Care in Pregnancy Flashcards
How do we assess the robustness of a screening test?
Sensitivity and specificity
Sensitivity= true positive/ all positives Specificity= true negative/ all negatives
Describe appointment schedule in low risk and high risk pregnancy and who carries that out?
Low risk pregnancy series of routine antenatal with midwife
Booking appointment 8-12 weeks
before 14 weeks is trisomy screening
Review 16 weeks
Anomaly scan at 20 weeks
Seen again 25, 28, 31, 34, 36 weeks
Term is any time 37 – 42 weeks
If haven’t delivered by 38 weeks she is seen again by midwife, then at 40,41 and at 42 weeks if not delivered
High risk pregnancies have care lead by consultant obstetrician. High risk pregnancy has appointment schedule determined by what is going on in the pregnancy (should as minimum get same amount of appointments as normal pregnancy).

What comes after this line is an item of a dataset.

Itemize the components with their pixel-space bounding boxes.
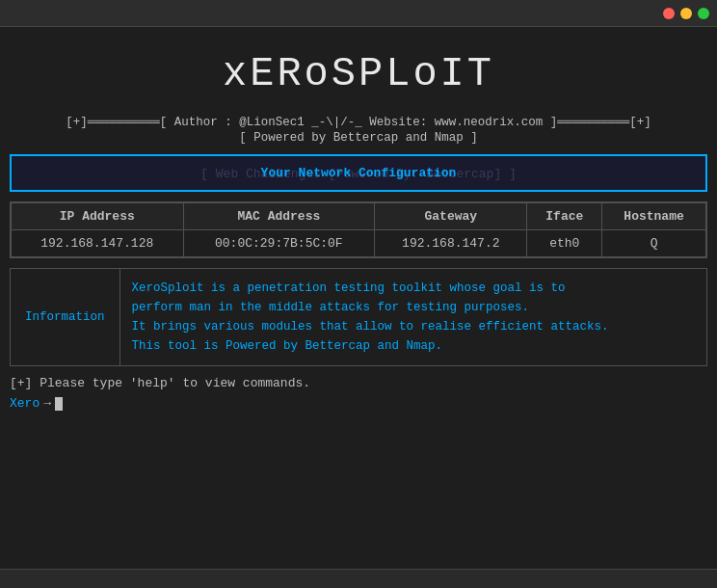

Describe the 8-12 week booking appointment?
this is carried out by the midwife check height, weight, BP Blood tests to look at Hb, ABO, rhesus status and antibodies, syphylis, HIV, Hep B Urinanalysis Secondary appointment for US
Describe the 8-12 week US?
Confirm viability of pregnancy. This is also the most accurate time to measure gestation using Crown Rump Length and estimate EDD. If miss 8-12 weeks age is estimated using head circumference which is less accurate than CRL. Can also detect any major anomalies.
What is used to calculate due date before the dating scan at 8-12 weeks?
Naegeles rule predicts EDD based on onset of women’s LMP. Add on 9 months 7 days to get due date > 280 days. Scan is much more accurate so results of that should be used.
What do you need to see on scan to tell if a pregnancy is viable?
fetal heartbeat (not visible until 6-7 weeks)
When are scans offered in pregnancy?
8-12 week booking scan
20 week anomaly scan
Describe history and exam done at a normal antenatal appointment?
HISTORY:
Physical and mental health
Fetal movements
EXAM: BP and urinalysis Symphysis- fundal height Lie and presentation Engagement of presenting part Fetal heart auscultation
List the 11 conditions checked for at the 20 week anomaly scan? What other conditions are checked for?
anencephaly open spina bifida cleft lip diaphragmatic hernia gastroschisis exomphalos serious cardiac abnormalities bilateral renal agenesis lethal skeletal dysplasia Edwards' syndrome, or T18 Patau's syndrome, or T13
check placenta site
Describe placenta praevia and why it is checked for at anomaly scan?
Placenta praevia is when the placenta is low lying in the uterus and covers all parts of the cervix. In most women as the uterus enlarges the placenta moves out of the way. If low at the 20 weeks scan then need to check again at 32 weeks. If still low then the woman needs C section for safe delivery around 37-38 weeks.
Describe Downs, Edwards and Pataus and what this may mean for the baby?
Downs (T21)- difficult to predict how baby affected
Edwards (T18) and Pataus (T13) likely to be lethal if complete
Describe trisomy risk assessment in first and second trimester?
In first trimester the skin thickness behind the fetal neck (nuchal thickness) is measured. This is measured 11-13+6 weeks and combined with HCG and PAPP A (increased NT = more chance of trisomy)
Second trimester screening can also be done but only for T21
How reliable is the trisomy risk assessment in first trimester?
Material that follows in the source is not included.